The Power Station of Art (PSA) and the Department of Culture and Education of the German Consulate General in Shanghai will jointly present the exhibition Techno worlds — Final sampling from April 25 to June 28, 2026. In addition to music, Techno worlds, a five-year international touring project initiated in 2021 by the cultural institute of the Federal Republic of Germany, engages a wide spectrum of issues—including art, media, technology, identity, and space—unfolding through diverse narratives and practices across different temporal and spatial contexts. Following exhibitions in Budapest, Montreal, New York, Portland, Los Angeles, Mexico City, Montevideo, Zurich, Dresden, Columbus, Kolkata, and Beijing, the project now arrives at its final stop in Shanghai. Here, Techno worlds will enter into dialogue with Chinese artists, further extending and rearticulating the interpretive dimensions and significance of Techno.

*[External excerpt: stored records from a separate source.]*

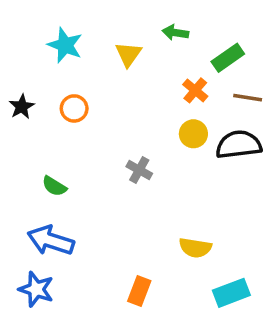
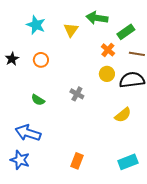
green arrow: (175, 33) -> (97, 18), size x1.5
green semicircle: (54, 186) -> (38, 100), moved
yellow semicircle: (195, 248) -> (123, 115), moved, turned -48

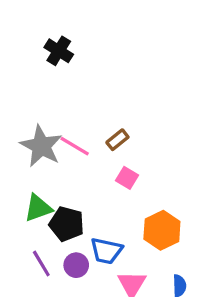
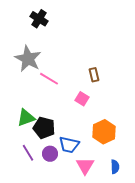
brown rectangle: (117, 140) -> (94, 75), moved, turned -64
gray star: (41, 146) -> (28, 59), moved

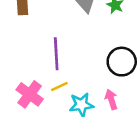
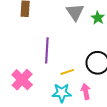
yellow line: (59, 87) -> (67, 72), moved

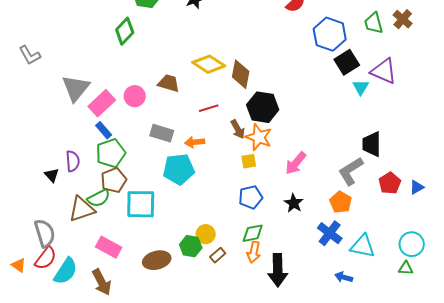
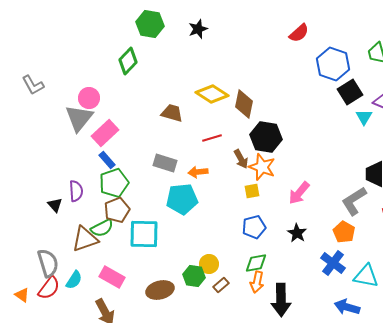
pink circle: (135, 96) -> (89, 98), moved
cyan semicircle: (66, 271) -> (74, 280), moved, size x0.7
blue arrow: (344, 277) -> (347, 307), size x1.4

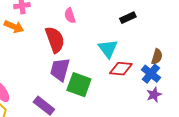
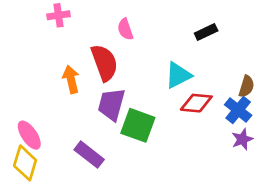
orange arrow: (14, 27) -> (71, 79), moved, turned -126
cyan triangle: (108, 49) -> (178, 75), turned 40

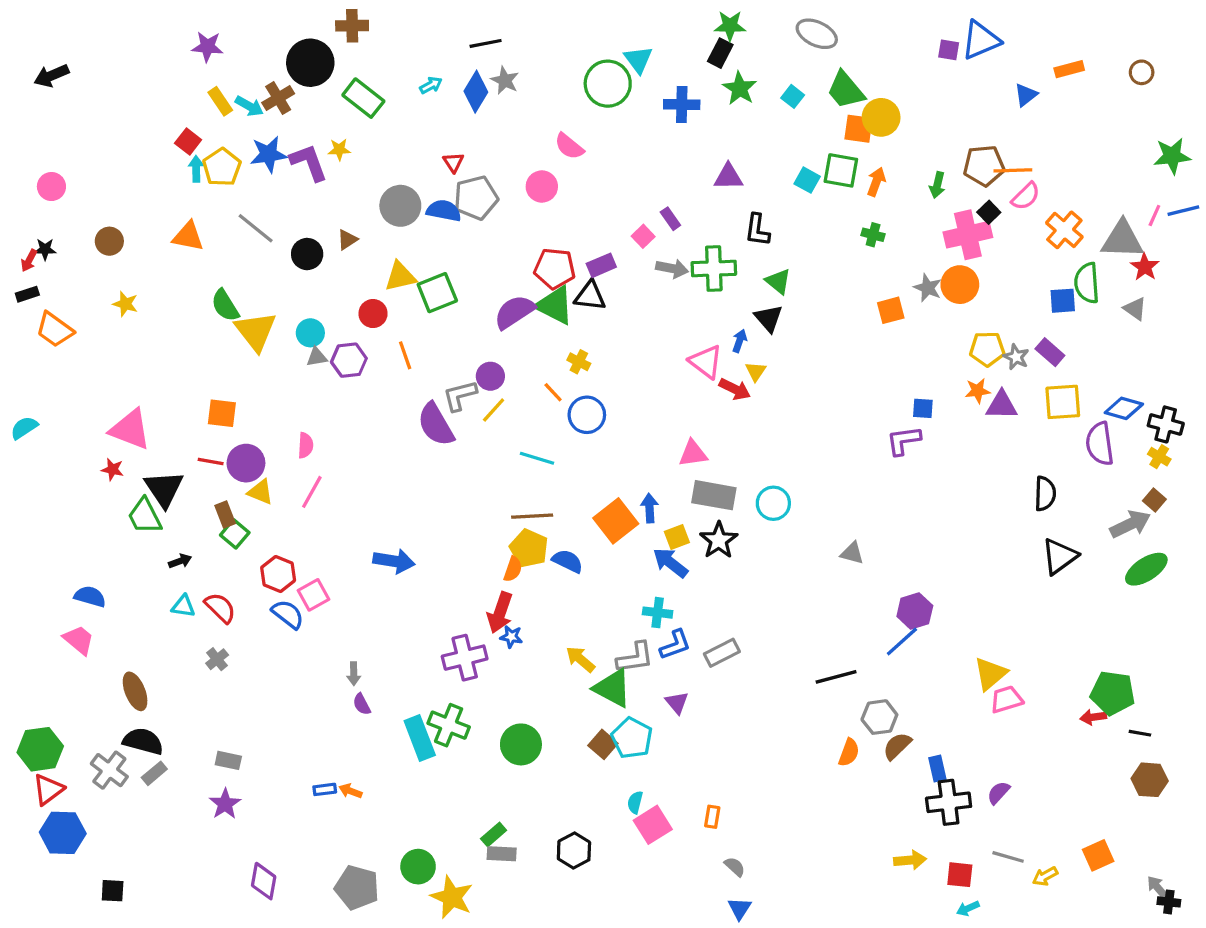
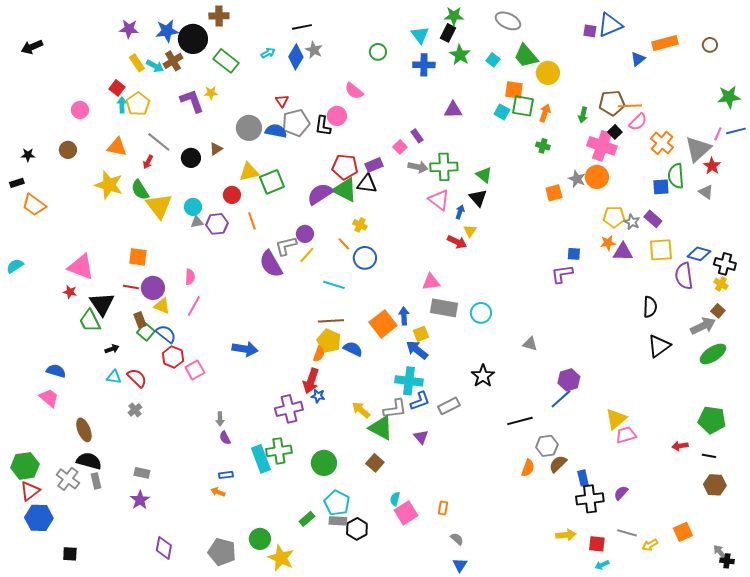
cyan triangle: (638, 59) -> (420, 35), moved
orange rectangle: (1069, 69) -> (665, 43), size x1.4
green circle: (608, 84) -> (378, 52), size x0.6
orange square: (859, 129) -> (514, 90), moved
blue star: (268, 154) -> (167, 31), moved
pink circle: (51, 187) -> (80, 110), moved
black L-shape: (757, 230) -> (323, 126), moved
pink cross: (968, 235) -> (602, 146), turned 32
gray triangle: (1122, 240) -> (698, 149), turned -44
red arrow: (29, 260) -> (148, 162), moved
yellow star: (125, 304) -> (109, 185), moved, size x1.8
pink triangle: (706, 362) -> (439, 200), moved
black star: (719, 540) -> (483, 376), moved
cyan cross: (658, 613) -> (409, 381), size x1.5
blue semicircle: (288, 614) -> (166, 334), moved
green pentagon: (1113, 693) -> (712, 420), moved
green cross: (449, 725) -> (279, 451), turned -30
cyan pentagon: (632, 738) -> (337, 503), moved
gray rectangle: (154, 773) -> (96, 481), turned -63
blue rectangle: (325, 789) -> (226, 475), moved
gray rectangle: (502, 854) -> (338, 521), moved

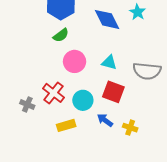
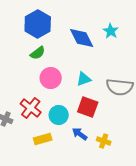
cyan triangle: (109, 63) -> (84, 79), turned -35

Techno worlds not only defines a particular condition, but also operates as a sample of history and a response to the present. Bringing together 23 groups of works from diverse temporal and spatial contexts, the exhibition illuminates both difference and resonance between humanity and culture, history, and technology, weaving a multi-layered landscape: the post-industrial withdrawal of Detroit, the cross-cultural connections shaped by Berlin’s urban transformation, the historical fabric of the Socialist Federal Republic of Yugoslavia, and the Afrofuturism. Within the exhibition, voices recede, and language proves insufficient. The dissonance of time and systems emerges through low-frequency pulses and saturated sonic scenes, while digital content is dismantled into physical, tangible forms.

These artistic practices engage a wider constellation of concerns within a broader context. Techno names not only a music genre, but also various resistant practices emerging from conditions of “enforced silence.” It reflects the tension between global narratives and localized reinvention, while tracing how technologies—once imbued with utopian imagination—undergo transformation and are contested by commercial logic, disciplinary pressures, and social inequality. Within this multidimensional field, the relationships between subjectivity, identity, and technology are continuously interrogated, yet never resolved.

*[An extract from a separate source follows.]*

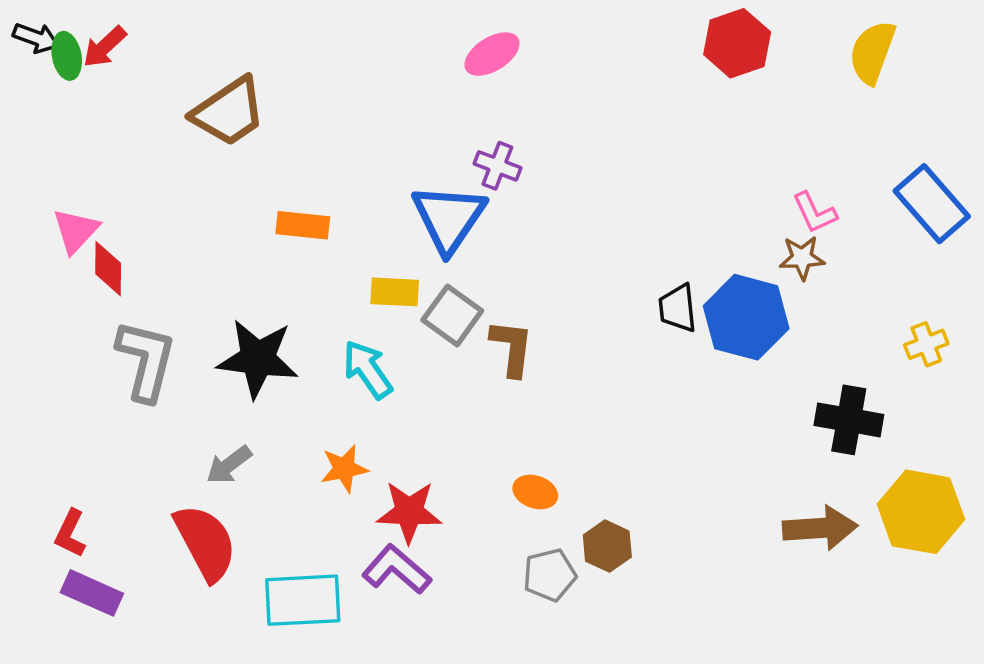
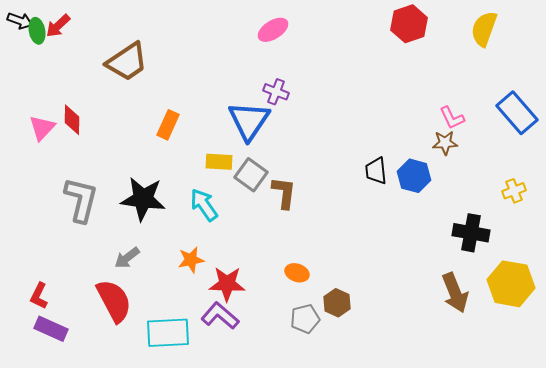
orange rectangle: (303, 225) -> (168, 125), turned -72
red diamond: (108, 269) -> (72, 120), moved
blue hexagon: (746, 317) -> (414, 176), size x0.7
brown arrow: (820, 528) -> (455, 293), turned 72

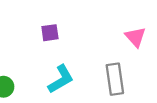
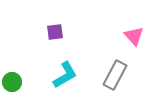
gray rectangle: (115, 79) -> (115, 75), turned 36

This exhibition marks PSA’s first project dedicated entirely to music and its associated cultures. At the same time, as computational technologies—exemplified by AI—continue to evolve, the relationship between human and machine appears to be moving toward an increasingly “smooth” condition, characterized by stability, efficiency, and predictability. Against this tendency, a critical vigilance toward smoothness becomes central to the exhibition. In this light, any moment in which subjectivity emerges constitutes a reflection on, and a response to, the relation between technology and the human body.

On the opening night, the exhibition will also feature a special event, “Final sampling: live sets,” Within a limited timeframe, each artist performs live, developing their performance through the immediate modulation of sound, rhythm, and related media. The emphasis of the overall event lies on process—on what emerges in the moment and within the site itself—so that each set retains both its openness and its singularity, offering an experience that resists repetition. Within this continuously evolving live event, Techno ceases to be a fixed form; it becomes instead an experience that is perpetually perceived and reshaped.